INFORMATION PROVIDED.
========================

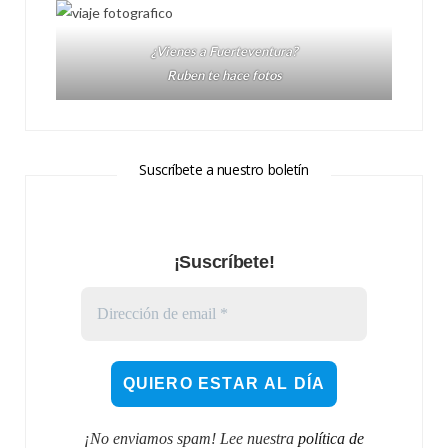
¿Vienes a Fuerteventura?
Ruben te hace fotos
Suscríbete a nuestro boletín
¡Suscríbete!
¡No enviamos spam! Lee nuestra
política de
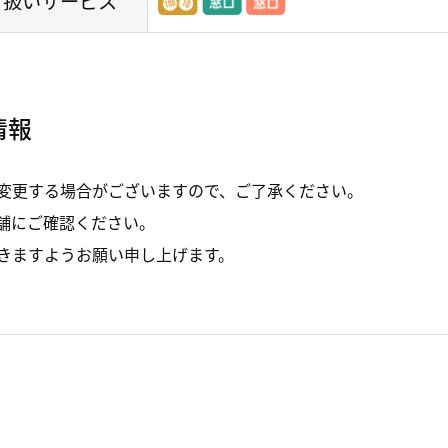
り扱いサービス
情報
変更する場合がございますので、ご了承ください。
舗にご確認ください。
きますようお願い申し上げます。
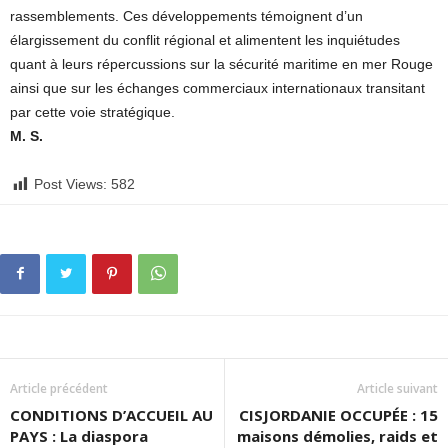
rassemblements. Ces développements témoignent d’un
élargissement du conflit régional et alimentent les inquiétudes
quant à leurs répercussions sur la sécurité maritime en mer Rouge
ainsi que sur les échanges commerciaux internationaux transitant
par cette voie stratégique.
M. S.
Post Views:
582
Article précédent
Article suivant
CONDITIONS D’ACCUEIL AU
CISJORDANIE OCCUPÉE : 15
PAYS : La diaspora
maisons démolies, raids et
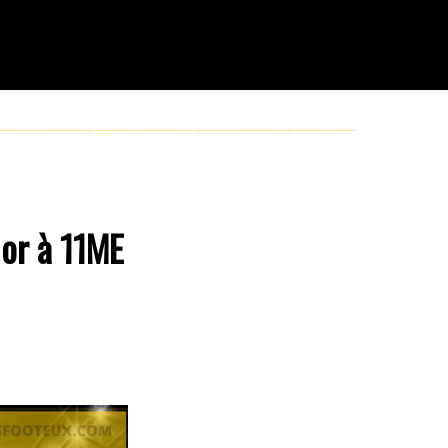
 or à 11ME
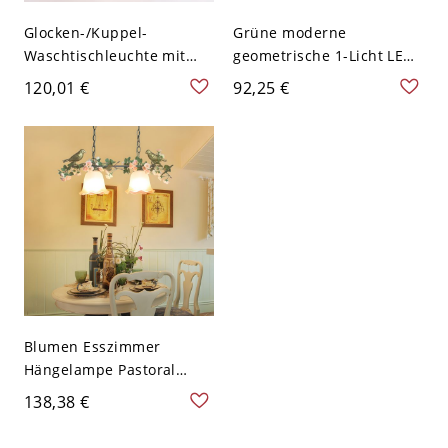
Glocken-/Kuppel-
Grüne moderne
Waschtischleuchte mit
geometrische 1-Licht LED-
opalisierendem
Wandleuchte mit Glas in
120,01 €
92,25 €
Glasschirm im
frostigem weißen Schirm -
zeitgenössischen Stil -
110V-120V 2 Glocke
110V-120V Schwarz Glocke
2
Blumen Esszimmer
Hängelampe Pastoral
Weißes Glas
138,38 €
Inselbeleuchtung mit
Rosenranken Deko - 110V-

========================

WHAT YOU ARE ASKED TO DO.
Using the entries above, state how many lines include the word "Suscríbete", with no other words.

SOLUTION FOR THIS EXERCISE.
2